[Page images and extracted text]
········
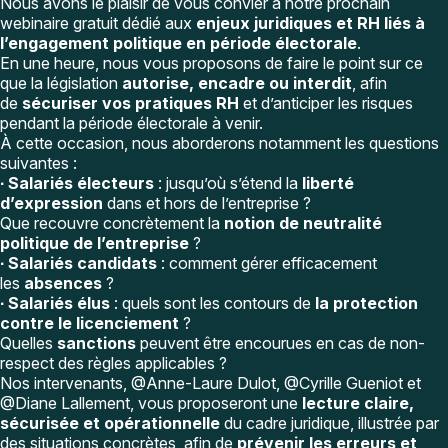
Nous avons le plaisir de vous convier à notre prochain
webinaire gratuit dédié aux
enjeux juridiques et RH liés à
l’engagement politique en période électorale
.
En une heure, nous vous proposons de faire le point sur ce
que la législation
autorise, encadre ou interdit
, afin
de
sécuriser vos pratiques RH
et d’anticiper les risques
pendant la période électorale à venir.
À cette occasion, nous aborderons notamment les questions
suivantes :
∙ Salariés électeurs
: jusqu’où s’étend la
liberté
d’expression
dans et hors de l’entreprise ?
Que recouvre concrètement la
notion de neutralité
politique de l’entreprise
?
∙ Salariés candidats
: comment gérer efficacement
les
absences
?
∙ Salariés élus
: quels sont les contours de
la protection
contre le licenciement
?
Quelles
sanctions
peuvent être encourues en cas de non-
respect des règles applicables ?
Nos intervenants,
@Anne-Laure Dulot
,
@Cyrille Gueniot
et
@Diane Lallement
, vous proposeront une
lecture claire,
sécurisée et opérationnelle
du cadre juridique, illustrée par
des situations concrètes, afin de
prévenir les erreurs et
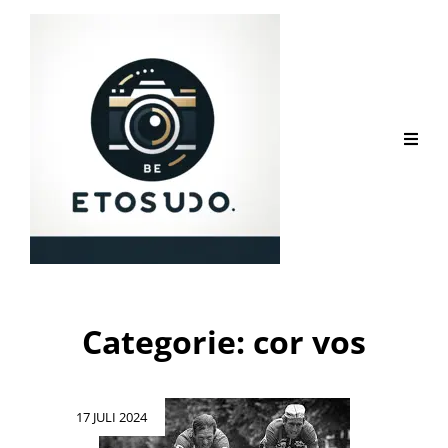
Categorie:
cor vos
Geplaatst
17 JULI 2024
op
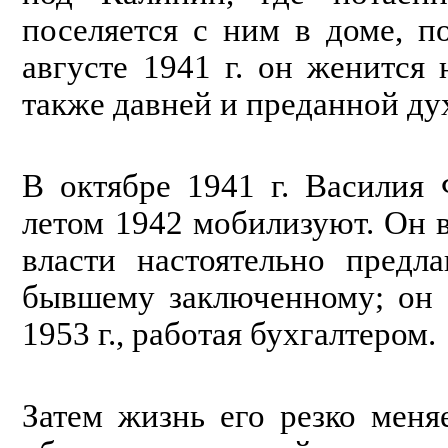
поселяется с ним в доме, п
августе 1941 г. он женится
также давней и преданной ду
В октябре 1941 г. Василия
летом 1942 мобилизуют. Он в
власти настоятельно предл
бывшему заключенному; он 
1953 г., работая бухгалтером.
Затем жизнь его резко меня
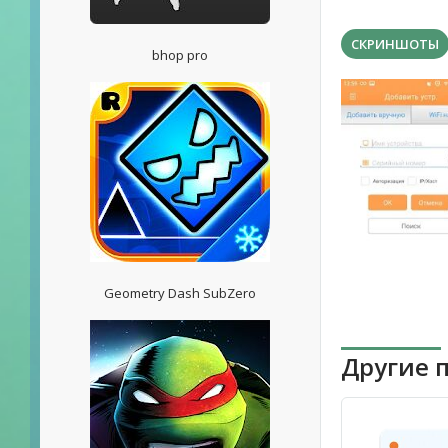
СКРИНШОТЫ
bhop pro
Geometry Dash SubZero
Другие 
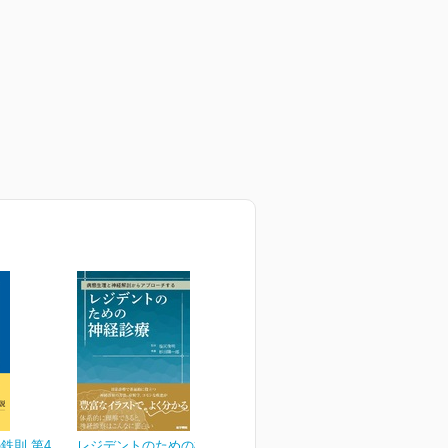
鉄則 第4
レジデントのための神経診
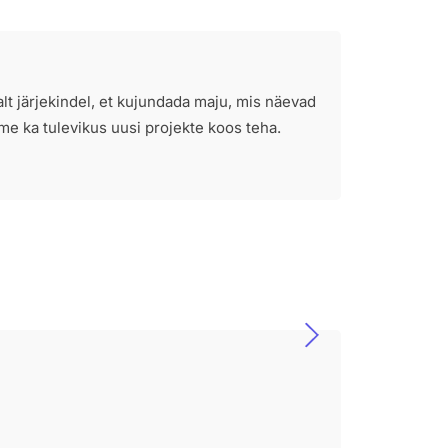
alt järjekindel, et kujundada maju, mis näevad
ime ka tulevikus uusi projekte koos teha.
········
**PROBLEM DETAILS:** The response has to be an exact copy of all the data, pictures excluded.

**ANSWER TO THIS EXERCISE:**
Nous avons le plaisir de vous convier à notre prochain
webinaire gratuit dédié aux
enjeux juridiques et RH liés à
l’engagement politique en période électorale
.
En une heure, nous vous proposons de faire le point sur ce
que la législation
autorise, encadre ou interdit
, afin
de
sécuriser vos pratiques RH
et d’anticiper les risques
pendant la période électorale à venir.
À cette occasion, nous aborderons notamment les questions
suivantes :
∙ Salariés électeurs
: jusqu’où s’étend la
liberté
d’expression
dans et hors de l’entreprise ?
Que recouvre concrètement la
notion de neutralité
politique de l’entreprise
?
∙ Salariés candidats
: comment gérer efficacement
les
absences
?
∙ Salariés élus
: quels sont les contours de
la protection
contre le licenciement
?
Quelles
sanctions
peuvent être encourues en cas de non-
respect des règles applicables ?
Nos intervenants,
@Anne-Laure Dulot
,
@Cyrille Gueniot
et
@Diane Lallement
, vous proposeront une
lecture claire,
sécurisée et opérationnelle
du cadre juridique, illustrée par
des situations concrètes, afin de
prévenir les erreurs et
Categorie:
cor vos
Geplaatst
17 JULI 2024
op
поселяется с ним в доме, п
августе 1941 г. он женится
также давней и преданной ду
В октябре 1941 г. Василия
летом 1942 мобилизуют. Он в
власти настоятельно предл
бывшему заключенному; он 
1953 г., работая бухгалтером.
Затем жизнь его резко меня
СКРИНШОТЫ
bhop pro
Geometry Dash SubZero
Другие 
鉄則 第4
レジデントのための神経診
alt järjekindel, et kujundada maju, mis näevad
ime ka tulevikus uusi projekte koos teha.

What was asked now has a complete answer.